Next, the test result which confirmed the effect of this invention is demonstrated, referring FIG. 10 and FIG. FIG. 10A illustrates a state before forming a precoat layer on the conventional susceptor 120. FIG. 10B illustrates a state where a precoat layer is formed on the conventional susceptor 120. FIG. ) Shows a state in which a pre-coating film is formed on the susceptor 12 on which the recesses 12a are formed. Numerals 1, 3, 5, 7, 9, 11, and 13 shown in the drawings mean measurement points when temperature measurement on the wafer W is performed using a wafer having a thermocouple TC, and FIG. Corresponds to each of the 11 measurement points. Point 1 is a central portion of the wafer W, and points 11 and 13 represent a peripheral portion of the wafer W. As shown in FIG. In addition, the white arrow in FIG.10 (a)-(c) has shown the magnitude | size of the heat discharge | emitted from the susceptor 12, and the black arrow has the heat conduction amount from the susceptor 12 to the wafer W. In addition, in FIG. Indicates the size of.

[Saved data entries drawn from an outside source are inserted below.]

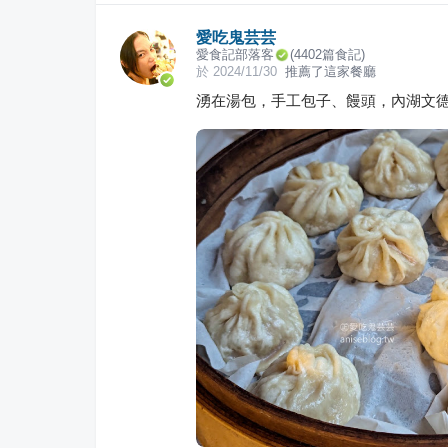
愛吃鬼芸芸
愛食記部落客
(
4402
篇食記)
於
2024/11/30
推薦了這家餐廳
湧在湯包，手工包子、饅頭，內湖文德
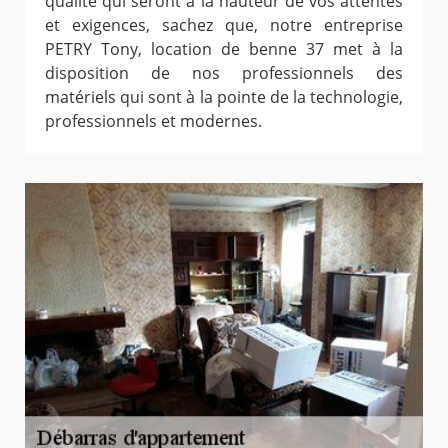
qualité qui seront à la hauteur de vos attentes
et exigences, sachez que, notre entreprise
PETRY Tony, location de benne 37 met à la
disposition de nos professionnels des
matériels qui sont à la pointe de la technologie,
professionnels et modernes.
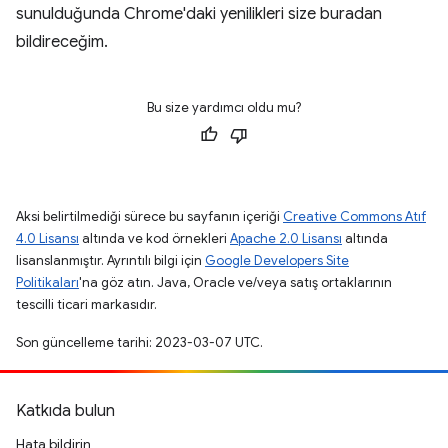
sunulduğunda Chrome'daki yenilikleri size buradan
bildireceğim.
Bu size yardımcı oldu mu?
Aksi belirtilmediği sürece bu sayfanın içeriği
Creative Commons Atıf
4.0 Lisansı
altında ve kod örnekleri
Apache 2.0 Lisansı
altında
lisanslanmıştır. Ayrıntılı bilgi için
Google Developers Site
Politikaları
'na göz atın. Java, Oracle ve/veya satış ortaklarının
tescilli ticari markasıdır.
Son güncelleme tarihi: 2023-03-07 UTC.
Katkıda bulun
Hata bildirin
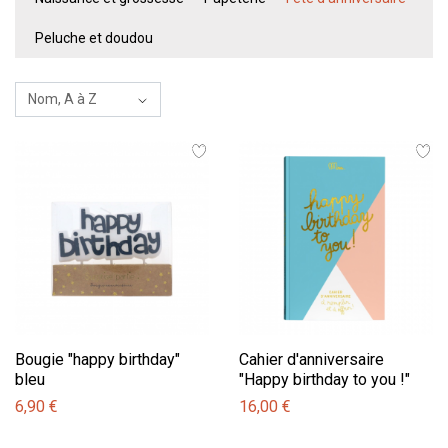
Peluche et doudou
Bougie "happy birthday"
Cahier d'anniversaire
bleu
"Happy birthday to you !"
6,90 €
16,00 €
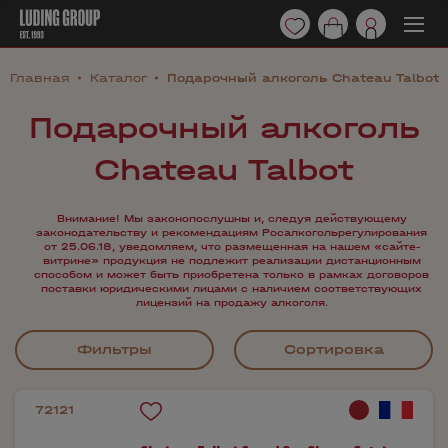
Главная
Каталог
Подарочный алкоголь Chateau Talbot
Подарочный алкоголь
Chateau Talbot
Внимание! Мы законопослушны и, следуя действующему
законодательству и рекомендациям Росалкогольрегулирования
от 25.06.18, уведомляем, что размещенная на нашем «сайте-
витрине» продукция не подлежит реализации дистанционным
способом и может быть приобретена только в рамках договоров
поставки юридическими лицами с наличием соответствующих
лицензий на продажу алкоголя.
Фильтры
Сортировка
72121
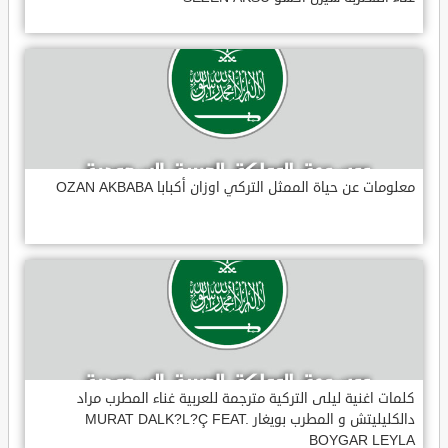
معلومات عن حياة الممثل التركي اوزان أكبابا OZAN AKBABA
كلمات اغنية ليلى التركية مترجمة للعربية غناء المطرب مراد
دالكليليتش و المطرب بويغار MURAT DALK?L?Ç FEAT.
BOYGAR LEYLA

First, as shown in FIG. 10 (a), when temperature control is performed by the power ratio at the time of forming the precoat film, the susceptor 120 without the precoat film is formed. As indicated by, the temperature distribution of the wafer W is lowered at the periphery (measurement points 11 and 13) and becomes a heat distribution that is increased at the center (measurement points 1, 3 and 5), and the center and the periphery of the wafer W The temperature deviation (the difference between the maximum temperature and the minimum temperature) becomes about 15 degreeC. The reason is as follows.

First, when comparing the center part and the peripheral part of the susceptor 120, since the surface area per unit volume is larger in the peripheral part than the center part, the amount of thermal radiation is large and the temperature becomes uneven. In addition, in the actual film forming apparatus, the wafer W is also subjected to heat reflection from the shower head 20 facing the susceptor 120, and heat reflection from the shower head 20 opposite to the wafer W. The solid angle is large at the center and small at the periphery. Therefore, the central portion of the wafer W receives greater heat reflection and becomes relatively high temperature and at the peripheral portion it is relatively low and therefore relatively low temperature. Due to these factors, cracking of the susceptor (in-plane temperature uniformity of the wafer W) deteriorates.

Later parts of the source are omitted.